About

Introduction

The University of Chicago, a private institution, founded by John D. Rockefeller in 1892, recently celebrated 100 years of excellence in research and education. The campus is located on a 190-acre site near Lake Michigan, approximately 7 miles south of Chicago's business district. Henry Ives Cobb and Bertram Goodhue were commissioned to emulate in grey limestone the wonderful gothic architectural designs found in England's Oxford and Cambridge universities. The works of more modern architects such as Frank Lloyd Wright, Ludwig Mies van der Rohe, and Eero Saarinen are also prominent.

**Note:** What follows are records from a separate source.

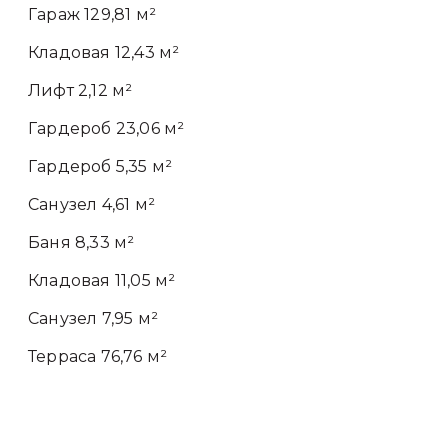
Гараж 129,81 м²
Кладовая 12,43 м²
Лифт 2,12 м²
Гардероб 23,06 м²
Гардероб 5,35 м²
Санузел 4,61 м²
Баня 8,33 м²
Кладовая 11,05 м²
Санузел 7,95 м²
Терраса 76,76 м²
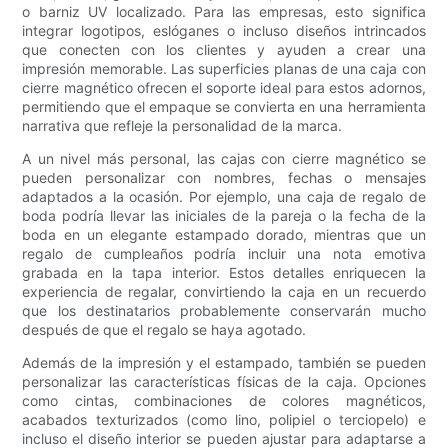
o barniz UV localizado. Para las empresas, esto significa
integrar logotipos, eslóganes o incluso diseños intrincados
que conecten con los clientes y ayuden a crear una
impresión memorable. Las superficies planas de una caja con
cierre magnético ofrecen el soporte ideal para estos adornos,
permitiendo que el empaque se convierta en una herramienta
narrativa que refleje la personalidad de la marca.
A un nivel más personal, las cajas con cierre magnético se
pueden personalizar con nombres, fechas o mensajes
adaptados a la ocasión. Por ejemplo, una caja de regalo de
boda podría llevar las iniciales de la pareja o la fecha de la
boda en un elegante estampado dorado, mientras que un
regalo de cumpleaños podría incluir una nota emotiva
grabada en la tapa interior. Estos detalles enriquecen la
experiencia de regalar, convirtiendo la caja en un recuerdo
que los destinatarios probablemente conservarán mucho
después de que el regalo se haya agotado.
Además de la impresión y el estampado, también se pueden
personalizar las características físicas de la caja. Opciones
como cintas, combinaciones de colores magnéticos,
acabados texturizados (como lino, polipiel o terciopelo) e
incluso el diseño interior se pueden ajustar para adaptarse a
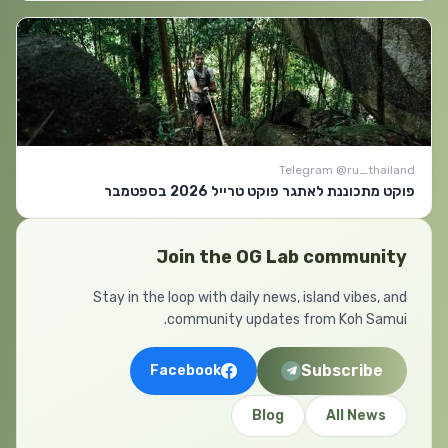
Telegram @ru_thailand
פוקט מתכוננת לאתגר פוקט טרייל 2026 בספטמבר
Join the OG Lab community
Stay in the loop with daily news, island vibes, and
community updates from Koh Samui.
Subscribe
Facebook
Blog
All News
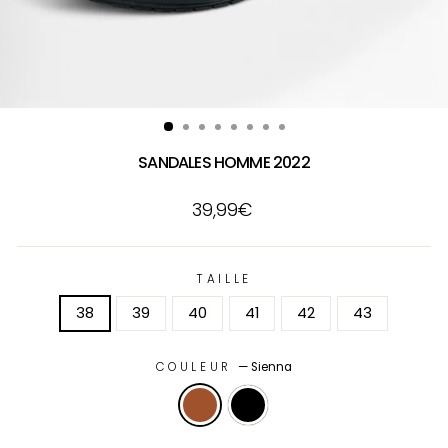
SANDALES HOMME 2022
Prix
39,99€
régulier
TAILLE
38
39
40
41
42
43
COULEUR
—
Sienna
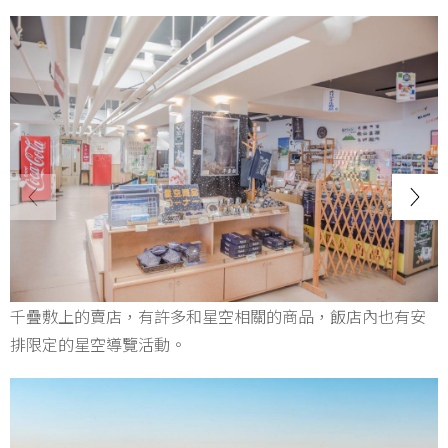
千疊敷上的賣店，有許多和星空相關的商品，飯店內也有安
排限定的星空導覽活動。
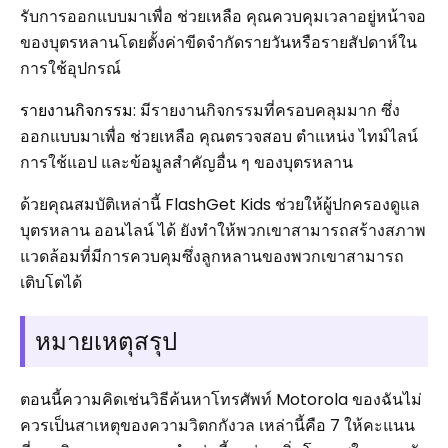
รับการออกแบบมาเพื่อ ช่วยเหลือ คุณควบคุมเวลาอยู่หน้าจอ
ของบุตรหลานโดยตั้งค่าขีดจำกัดรายวันหรือรายสัปดาห์ใน
การใช้อุปกรณ์
รายงานกิจกรรม
: มีรายงานกิจกรรมที่ครอบคลุมมาก ซึ่ง
ออกแบบมาเพื่อ ช่วยเหลือ คุณตรวจสอบ ตำแหน่ง ไทม์ไลน์
การใช้แอป และข้อมูลสำคัญอื่น ๆ ของบุตรหลาน
ด้วยคุณสมบัติเหล่านี้ FlashGet Kids ช่วยให้ผู้ปกครองดูแล
บุตรหลาน ออนไลน์ ได้ ยังทำให้พวกเขาสามารถสร้างสภาพ
แวดล้อมที่มีการควบคุมซึ่งลูกหลานของพวกเขาสามารถ
เติบโตได้
หมายเหตุสรุป
ตอนนี้ความคิดเช่นวิธีค้นหาโทรศัพท์ Motorola ของฉันไม่
ควรเป็นสาเหตุของความวิตกกังวล เหล่านี้คือ 7 ให้คะแนน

The medical school opened in the autumn of 1927 with three major clinical departments: medicine, surgery and obstetrics. The clinical faculty were unique for the time being entirely full-time, with no opportunity for private practice. Physician-investigators were recruited from the beginning and, until recent years when federal regulations became more restrictive, research laboratories were situated on every floor of the hospital adjacent to the physicians' offices. This arrangement was to enable physicians to work in their laboratories whenever spare time was available without the need to travel to a remote building.

From the establishment of a hospital and medical school at the University of Chicago to the present day, faculty have been challenged by the ethos of the university and by successive deans not only to practice medicine at its highest levels, but also to advance medical knowledge by engaging in clinical and basic research. The department of radiology has met and continues to meet these expectations. Devices as fundamental to the practice of radiology as the phototimer, automatic collimation, spot-film devices, and automated film-identification systems were developed and first built in the department's machine shops. Technetium-99m, a cornerstone of contemporary nuclear medicine, and collimators designed specifically for its use were first introduced by departmental faculty. Clinical contributions include publications that revolutionized gastrointestinal radiology, the examination of the inner ear, and introduced transbronchial biopsy. Work of Moseley, Rust, and their colleagues focused attention on the reduction of radiation exposure, whereas Rossmann and his successors have made fundamental contributions to improving the radiologic image. Members of the Department of Radiology at the University of Chicago also became leaders in industry, a notable example being William Angus of Philips Medical Systems [8]. These traditions are maintained by the current faculty, both basic scientists and clinicians. Each year, senior medical students at the University of Chicago determine by ballot the 20 or so faculty whose teaching was most distinguished during their years in medical school. The records are incomplete but members of the department's faculty have been nominated for this honor at least 47 times in the last 54 years, and both John Fennessy and Nels Strandjord have been recipients of the McClintock Award for Outstanding Teaching in the Medical School. All of the department's faculty share the commitment to excellence in clinical medicine, research and teaching, that motivated its founder, Paul C. Hodges.